Build prompt and run:

.. code-block:: python

   messages = [
       {"role": "system", "content": "You are a concise and accurate QA assistant."},
       {"role": "user", "content": "{query}"},
   ]

   # simple_output=True returns the generated text directly,
   # skipping the raw provider response structure.
   gen_result = gen_model.generate(
       df,
       prompt_template=messages,
       simple_output=True,
   )

   gen_executed = gen_result.execute()
   print("Generation result:")
   print(gen_executed)

Optional persistence:

.. code-block:: python

   # md.to_odps_table(embedding_result, "bailian_embedding_results", overwrite=True).execute()
   # md.to_odps_table(gen_result, "bailian_generate_results", overwrite=True).execute()

6. Cleanup
----------

.. code-block:: python

   session.destroy()
   print("Session destroyed and resources released.")
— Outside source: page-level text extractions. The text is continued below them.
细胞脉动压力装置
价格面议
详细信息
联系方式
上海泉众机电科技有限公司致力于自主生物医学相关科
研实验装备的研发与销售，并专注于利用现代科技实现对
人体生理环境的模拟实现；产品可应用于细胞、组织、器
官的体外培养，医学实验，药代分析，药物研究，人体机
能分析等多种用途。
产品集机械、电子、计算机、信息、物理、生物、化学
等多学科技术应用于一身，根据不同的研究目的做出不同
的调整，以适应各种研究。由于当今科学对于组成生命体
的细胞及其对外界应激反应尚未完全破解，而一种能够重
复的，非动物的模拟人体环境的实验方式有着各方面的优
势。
Appendix: Bailian models vs built-in managed models
----------------------------------------------------

.. list-table::
   :header-rows: 1
   :widths: 24 38 38

   * - Item
     - Bailian pre-registered models
     - Built-in managed models
   * - Load API
     - ``read_odps_model("name", project="bigdata_public_modelset")``
     - ``ManagedTextGenLLM(name="...")``
   * - Source
     - Models registered on Bailian platform
     - MaxFrame managed model catalog
   * - Typical names
     - ``text-embedding-v4``, ``qwen3-max``
     - ``qwen2.5-1.5b-instruct``, ``DeepSeek-R1``
   * - APIs
     - ``generate()`` / ``embed()``
     - ``generate()`` / ``embed()`` / ``translate()`` / ``extract()``

Managed model example:

.. code-block:: python

   from maxframe.learn.contrib.llm.models.managed import ManagedTextGenLLM

   llm = ManagedTextGenLLM(name="qwen2.5-1.5b-instruct")
   messages = [
       {"role": "system", "content": "You are a helpful assistant."},
       {"role": "user", "content": "{query}"},
   ]
   # simple_output=True returns the generated text directly,
   # skipping the raw provider response structure.
   result = llm.generate(df, prompt_template=messages, simple_output=True)
   result.execute()

Troubleshooting
---------------

.. list-table::
   :header-rows: 1
   :widths: 28 32 40

   * - Issue
     - Cause
     - Resolution
   * - ``Engine DPE not available``
     - DPE is not enabled for the project
     - Ask your admin to enable DPE.
   * - ``Model not found``
     - Wrong model name or unsupported region
     - Check available names with ``list_models()`` and verify region support.
   * - ``inference_quota_name`` error
     - Inference quota is not configured
     - Set a valid ``options.session.inference_quota_name``.
   * - ``Session timeout``
     - Inference job timed out
     - Reduce batch size and inspect LogView logs.
   * - ``execute()`` returns nothing
     - Lazy graph has not been triggered
     - Ensure ``.execute()`` is called.